[What is being asked] Using the material below, count the lines that contain the word "Women" and report the number only.

[Provided data]
########################################
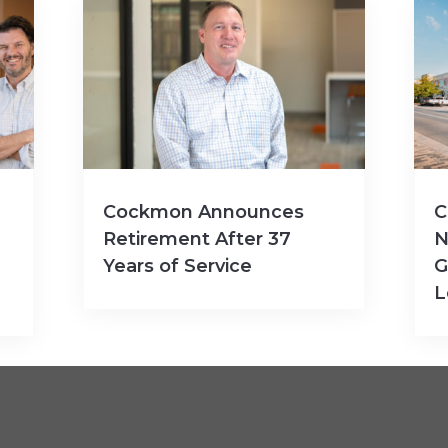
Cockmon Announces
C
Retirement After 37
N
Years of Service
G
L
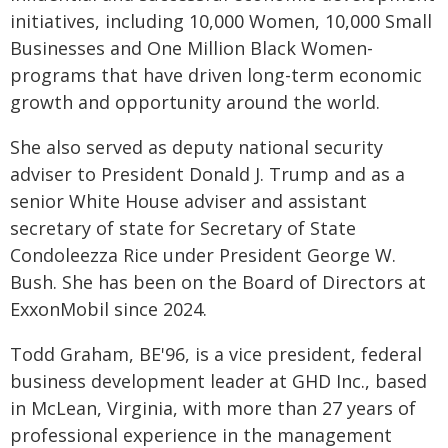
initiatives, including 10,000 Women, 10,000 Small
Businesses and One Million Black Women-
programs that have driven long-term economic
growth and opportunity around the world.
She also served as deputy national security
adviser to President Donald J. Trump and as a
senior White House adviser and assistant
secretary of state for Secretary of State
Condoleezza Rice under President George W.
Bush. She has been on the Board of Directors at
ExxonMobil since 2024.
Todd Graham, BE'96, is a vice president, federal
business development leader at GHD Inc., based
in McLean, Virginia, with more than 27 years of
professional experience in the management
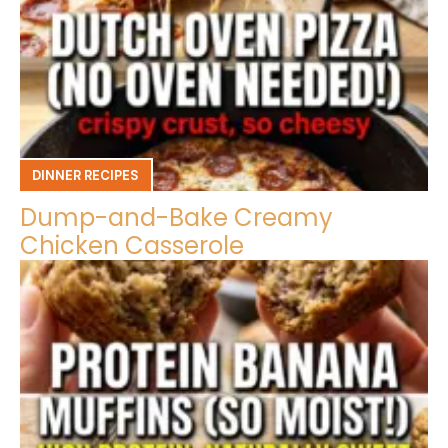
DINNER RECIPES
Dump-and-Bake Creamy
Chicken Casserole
########################################
[Written reply] 2